§ REQUIRED WORK
Return exactly the lines of the records below, starting at the line that contains "[ 22802 Downloads ]" and ending at the line that contains "and effects below.", with both of those lines kept.

START EXTRACTED ENTRIES

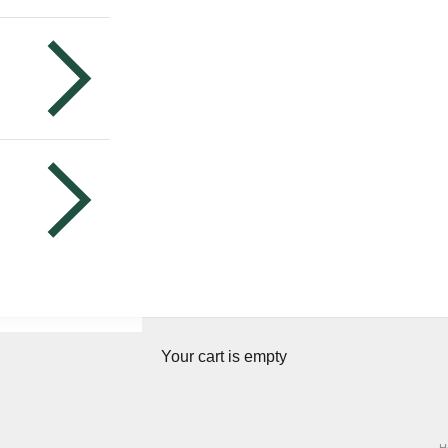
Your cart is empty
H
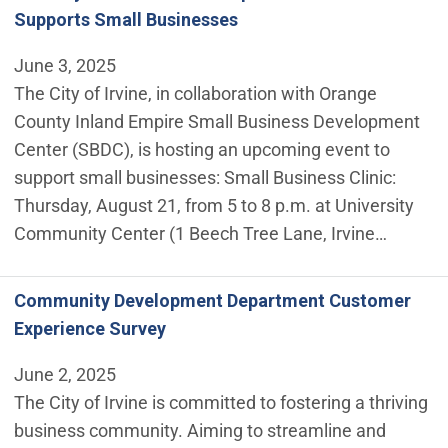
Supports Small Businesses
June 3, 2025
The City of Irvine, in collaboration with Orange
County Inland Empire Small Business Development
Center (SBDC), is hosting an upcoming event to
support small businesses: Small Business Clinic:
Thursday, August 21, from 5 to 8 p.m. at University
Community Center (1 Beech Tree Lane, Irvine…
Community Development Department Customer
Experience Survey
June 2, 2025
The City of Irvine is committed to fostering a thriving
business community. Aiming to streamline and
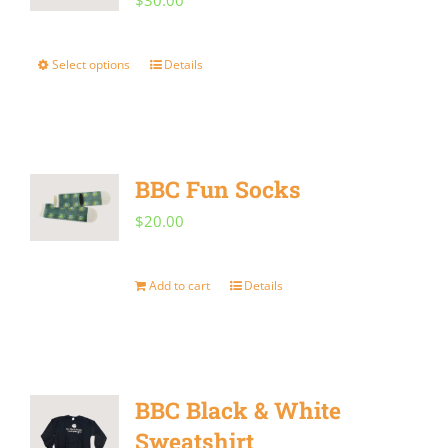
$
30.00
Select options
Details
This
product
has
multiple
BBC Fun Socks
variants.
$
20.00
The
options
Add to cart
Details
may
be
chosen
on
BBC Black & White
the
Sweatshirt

END EXTRACTED ENTRIES
START EXTRACTED ENTRIES

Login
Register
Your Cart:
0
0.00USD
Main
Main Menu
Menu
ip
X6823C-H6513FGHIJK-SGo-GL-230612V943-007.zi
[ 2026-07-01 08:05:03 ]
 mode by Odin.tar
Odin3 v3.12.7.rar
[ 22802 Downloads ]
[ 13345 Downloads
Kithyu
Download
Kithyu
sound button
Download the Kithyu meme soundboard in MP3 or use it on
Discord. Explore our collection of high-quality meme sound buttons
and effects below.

END EXTRACTED ENTRIES

§ RESULT OF THIS TASK
[ 22802 Downloads ]
[ 13345 Downloads
Kithyu
Download
Kithyu
sound button
Download the Kithyu meme soundboard in MP3 or use it on
Discord. Explore our collection of high-quality meme sound buttons
and effects below.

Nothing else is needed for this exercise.